Was ist Faszientraining

Was ist denn eigentlich dieses Faszientraining?

Faszientraining ist aktuell in aller Munde und überall sieht man die bunten Faszienrollen.

Viele Sportler, aber auch Nicht-Sportler schwören auf das Faszientraining, aber ist dieser Hype gerechtfertigt? Was sind denn überhaupt Faszien und was soll das Faszientraining bringen? Auf diese und weitere Fragen werden wir im folgenden Artikel näher eingehen und mal schauen, vielleicht bringen wir Dich auch auf den Geschmack, es selbst einmal auszuprobieren.

Was sind Faszien und welche Funktion haben sie?

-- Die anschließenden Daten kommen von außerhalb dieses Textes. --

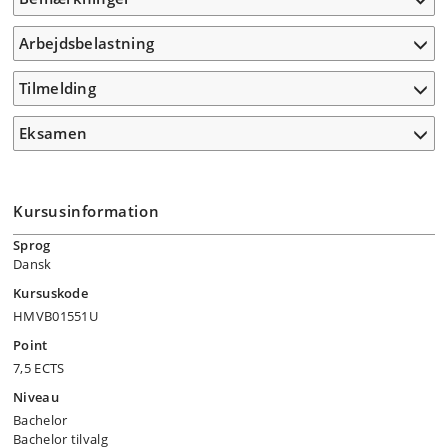
Arbejdsbelastning
Tilmelding
Eksamen
Kursusinformation
Sprog
Dansk
Kursuskode
HMVB01551U
Point
7,5 ECTS
Niveau
Bachelor
Bachelor tilvalg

Faszien bezeichnet man auch als menschliches kollagenes Bindegewebsnetzwerk, das den ganzen Körper wie eine netzartige Struktur durchzieht und ihm Halt, Form und Elastizität gibt. Faszien liegen direkt unter der Haut, schützen den Muskel vor Verletzungen, können ihn stärken und den Körper beweglicher machen.

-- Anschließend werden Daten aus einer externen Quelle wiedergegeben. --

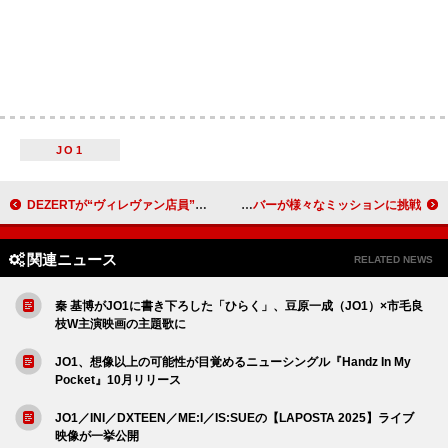
JO1
DEZERTが“ヴィレヴァン店員”だったら、エプロン姿の撮り下ろし写真によるコラボグッズ登場
新冠番組『DXTEEN ガムシャRush！』、Leminoで配信決定 メンバーが様々なミッションに挑戦
関連ニュース
RELATED NEWS
秦 基博がJO1に書き下ろした「ひらく」、豆原一成（JO1）×市毛良
枝W主演映画の主題歌に
JO1、想像以上の可能性が目覚めるニューシングル『Handz In My
Pocket』10月リリース
JO1／INI／DXTEEN／ME:I／IS:SUEの【LAPOSTA 2025】ライブ
映像が一挙公開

bekomme deN STreTching-Guide geschenkt

Stretching Guide
Wie du dich richtig dehnst, um deine Beweglichkeit zu steigern und dein Training zu optimieren, ohne durch die typischen Anfängerfehler Verletzungen zu riskieren.

Hiermit meldest du dich zum kostenlosen Fit-Letter an und willigst damit ein, dass du in Zukunft über Neuigkeiten oder Rabattaktionen informiert werden darfst. Wiederruf ist natürlich jederzeit möglich. Datenschutzbestimmungen

Ein gesundes Bindegewebe zeichnet sich sowohl durch Festigkeit als auch durch Elastizität aus und hat eine große Bedeutung für die Beweglichkeit des Körper und die Verletzungsanfälligkeit – gerade bei Sportlern, die ihren Körper öfter mal an seine Grenzen bringen.

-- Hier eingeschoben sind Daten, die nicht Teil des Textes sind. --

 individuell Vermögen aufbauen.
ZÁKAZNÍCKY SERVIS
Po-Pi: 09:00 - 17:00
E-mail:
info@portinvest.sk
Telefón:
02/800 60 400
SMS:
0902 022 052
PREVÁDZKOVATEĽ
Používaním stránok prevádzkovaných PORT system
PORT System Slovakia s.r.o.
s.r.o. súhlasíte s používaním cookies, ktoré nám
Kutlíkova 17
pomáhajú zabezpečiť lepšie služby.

Sind die Faszien verklebt, da wir sie nicht ausreichend gedehnt und trainiert haben, können Verspannungen auftreten und wir sind anfälliger für Verletzungen wie beispielsweise Zerrungen.

Was ist Faszientraining?

Mit dem Faszientraining wird also gezielt gegen solche Verklebungen des Bindegewebes vorgegangen. Im Gegensatz zu den normalen Dehnübungen, die viele Sportler bereits in ihr Training eingebunden haben und die den Muskel dehnen, wird beim Faszientrainig somit das Bindegewebe intensiv bearbeitet.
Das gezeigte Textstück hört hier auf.